Surfactants include, for example, polyethoxylated alcohols, polyethoxylated alkylphenols, polyethoxylated sorbitan fatty acid esters, dialkyl sulfosuccinates, alkyl sulfates, alkylbenzene sulfonates, organosilicones, N,N-dialkyltaurates, lignin sulfonates, naphthalene sulfonate formaldehyde condensates, polycarboxylates, and

polyoxyethylene/polyoxypropylene block copolymers. Solid diluents include, for example, clays such as bentonite, montmorillonite, attapulgite and kaolin, starch, sugar, silica, talc, diatomaceous earth, urea, calcium carbonate, sodium carbonate and bicarbonate, and sodium sulfate. Liquid diluents include, for example, water,

N,N-dimethylformamide, dimethyl sulfoxide, N-alkylpyrrolidone, ethylene glycol, polypropylene glycol, paraffins, alkylbenzenes, alkylnaphthalenes, oils of olive, castor, linseed, tung, sesame, corn, peanut, cotton-seed, soybean, rape-seed and coconut, fatty acid esters, ketones such as cyclohexanone, 2-heptanone, isophorone and 4-hydroxy-4- methyl-2-pentanone, and alcohols such as methanol, cyclohexanol, decanol and tetrahydrofurfuryl alcohol.
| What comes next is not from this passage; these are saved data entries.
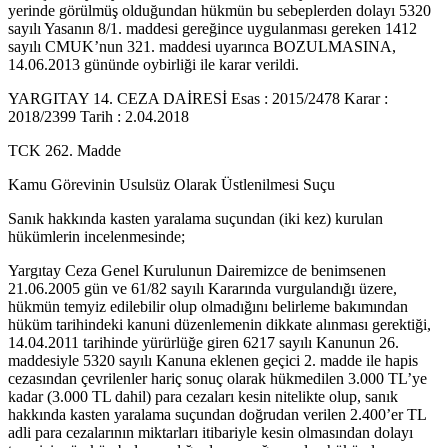
yerinde görülmüş olduğundan hükmün bu sebeplerden dolayı 5320
sayılı Yasanın 8/1. maddesi gereğince uygulanması gereken 1412
sayılı CMUK’nun 321. maddesi uyarınca BOZULMASINA,
14.06.2013 gününde oybirliği ile karar verildi.
YARGITAY 14. CEZA DAİRESİ Esas : 2015/2478 Karar :
2018/2399 Tarih : 2.04.2018
TCK 262. Madde
Kamu Görevinin Usulsüz Olarak Üstlenilmesi Suçu
Sanık hakkında kasten yaralama suçundan (iki kez) kurulan
hükümlerin incelenmesinde;
Yargıtay Ceza Genel Kurulunun Dairemizce de benimsenen
21.06.2005 gün ve 61/82 sayılı Kararında vurgulandığı üzere,
hükmün temyiz edilebilir olup olmadığını belirleme bakımından
hüküm tarihindeki kanuni düzenlemenin dikkate alınması gerektiği,
14.04.2011 tarihinde yürürlüğe giren 6217 sayılı Kanunun 26.
maddesiyle 5320 sayılı Kanuna eklenen geçici 2. madde ile hapis
cezasından çevrilenler hariç sonuç olarak hükmedilen 3.000 TL’ye
kadar (3.000 TL dahil) para cezaları kesin nitelikte olup, sanık
hakkında kasten yaralama suçundan doğrudan verilen 2.400’er TL
adli para cezalarının miktarları itibariyle kesin olmasından dolayı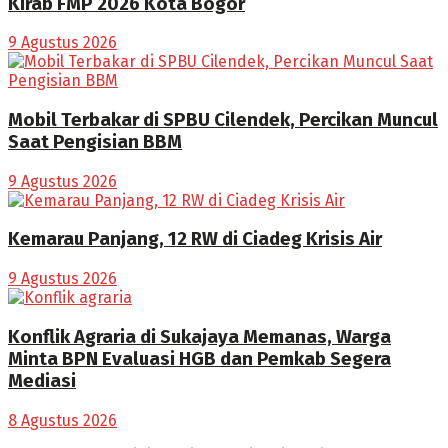
Kirab FMP 2026 Kota Bogor
9 Agustus 2026
Mobil Terbakar di SPBU Cilendek, Percikan Muncul
Saat Pengisian BBM
9 Agustus 2026
Kemarau Panjang, 12 RW di Ciadeg Krisis Air
9 Agustus 2026
Konflik Agraria di Sukajaya Memanas, Warga
Minta BPN Evaluasi HGB dan Pemkab Segera
Mediasi
8 Agustus 2026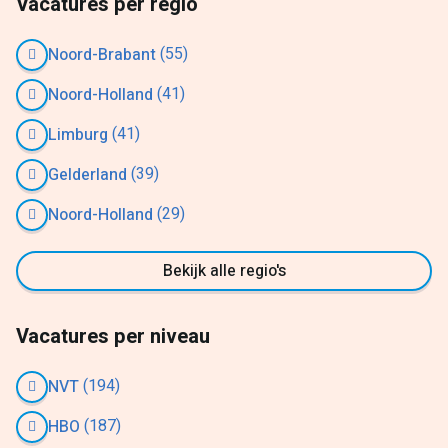
Vacatures per regio
(55)
Noord-Brabant
(41)
Noord-Holland
(41)
Limburg
(39)
Gelderland
(29)
Noord-Holland
Bekijk alle regio's
Vacatures per niveau
(194)
NVT
(187)
HBO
Solutions, including emulsifiable concentrates, can be prepared by simply mixing the ingredients. Dusts and powders can be prepared by blending and, usually, grinding as in a hammer mill or fluid-energy mill. Suspensions are usually prepared by wet-milling; see, for example, U.S. 3,060,084. Granules and pellets can be prepared by spraying the active material upon preformed granular carriers or by agglomeration techniques. See Browning, "Agglomeration", Chemical Engineering, December 4, 1967, pp 147-48, Perry's Chemical Engineer's Handbook, 4th Ed., McGraw-Hill, New York, 1963, pages 8-57 and following, and WO 91/13546. Pellets can be prepared as described in

U.S. 4, 172,714. Water-dispersible and water-soluble granules can be prepared as taught in U.S.4,144,050, U.S. 3,920,442 and DE 3,246,493. Tablets can be prepared as taught in U.S. 5,180,587, U.S. 5,232,701 and U.S. 5,208,030. Films can be prepared as taught in GB 2,095,558 and U.S. 3,299,566.
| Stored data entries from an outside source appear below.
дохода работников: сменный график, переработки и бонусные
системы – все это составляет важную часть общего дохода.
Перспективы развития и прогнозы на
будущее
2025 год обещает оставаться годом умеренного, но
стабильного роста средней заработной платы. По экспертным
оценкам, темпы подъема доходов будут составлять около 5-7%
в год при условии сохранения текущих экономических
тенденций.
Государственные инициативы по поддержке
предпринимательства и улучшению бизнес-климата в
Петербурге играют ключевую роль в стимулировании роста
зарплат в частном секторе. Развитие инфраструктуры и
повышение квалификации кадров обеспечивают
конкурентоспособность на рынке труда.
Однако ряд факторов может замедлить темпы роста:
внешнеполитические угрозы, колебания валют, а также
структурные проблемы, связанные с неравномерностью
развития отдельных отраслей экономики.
For further information regarding the art of formulation, see U.S. 3,235,361, Col. 6, line 16 through Col. 7, line 19 and Examples 10-41; U.S. 3,309,192, Col. 5, line 43 through Col. 7, line 62 and Examples 8, 12, 15, 39, 41, 52, 53, 58, 132, 138-140, 162-164, 166, 167 and 169-182; U.S. 2,891,855, Col. 3, line 66 through Col. 5, line 17 and Examples 1-4; Klingman, Weed Control as a Science, John Wiley and Sons, Inc., New York, 1961, pp 81-96; and Hance et al., Weed Control Handbook, 8th Ed., Blackwell Scientific Publications, Oxford, 1989.

In the following Examples, all percentages are by weight and all formulations are prepared in conventional ways. Compound numbers refer to compounds in Index Tables A-D.
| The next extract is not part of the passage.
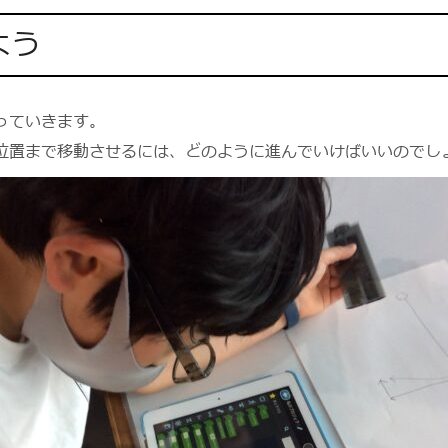
よう
っていきます。
位置まで移動させるには、どのように進んでいけばいいのでし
Test results indicate that the compounds of the present invention are highly active preemergent and postemergent herbicides or plant growth regulants. Many of them have utility for broad-spectrum pre- and/or postemergence weed control in areas where complete control of all vegetation is desired such as around fuel storage tanks, industrial storage areas, parking lots, drive-in theaters, air fields, river banks, irrigation and other waterways, around billboards and highway and railroad structures. Some of the compounds are useful for the control of selected grass and broadleaf weeds with tolerance to important agronomic crops which include but are not limited to barley, cotton, wheat, rape, sugar beets, corn (maize), soybeans, rice, oats, peanuts, vegetables, tomato, potato, and plantation crops including coffee, cocoa, oil palm, rubber, sugarcane, citrus, grapes, fruit trees, nut trees, banana, plantain, pineapple, hops, tea, forests such as eucalyptus and conifers, e.g., loblolly pine, and turf species, e.g.,

Kentucky bluegrass, St. Augustine grass, Kentucky fescue and Bermuda grass. Those skilled in die art will appreciate that not all compounds are equally effective against all weeds. Alternatively, the subject compounds are useful to modify plant growth.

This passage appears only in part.